Find the word "Natural" in the data. Return every line where it appears.

Extracted page text data:
==================================================
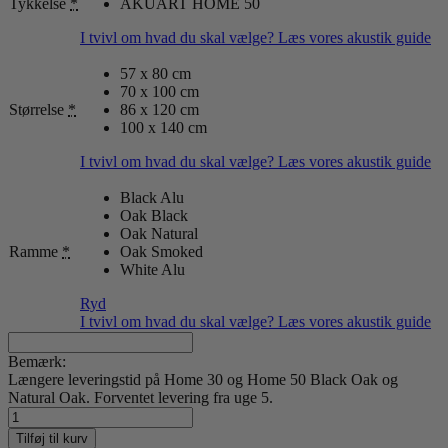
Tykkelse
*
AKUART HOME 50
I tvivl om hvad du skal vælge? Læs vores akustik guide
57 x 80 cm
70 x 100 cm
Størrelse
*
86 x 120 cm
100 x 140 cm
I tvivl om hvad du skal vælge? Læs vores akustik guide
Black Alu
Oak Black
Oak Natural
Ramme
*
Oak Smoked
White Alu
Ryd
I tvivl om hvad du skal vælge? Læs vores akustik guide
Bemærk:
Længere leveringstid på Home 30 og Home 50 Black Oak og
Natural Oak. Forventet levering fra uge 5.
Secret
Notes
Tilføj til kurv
==================================================
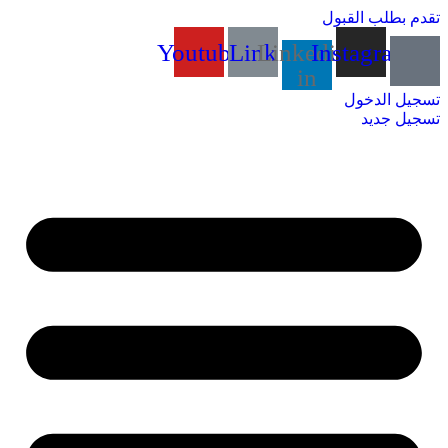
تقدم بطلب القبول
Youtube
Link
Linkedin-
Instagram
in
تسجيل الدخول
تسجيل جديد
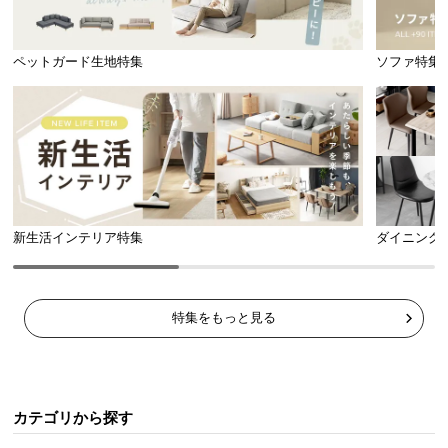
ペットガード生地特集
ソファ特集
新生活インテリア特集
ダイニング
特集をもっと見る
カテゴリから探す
==================================================
● **Output for this task**
Oak Natural
Natural Oak. Forventet levering fra uge 5.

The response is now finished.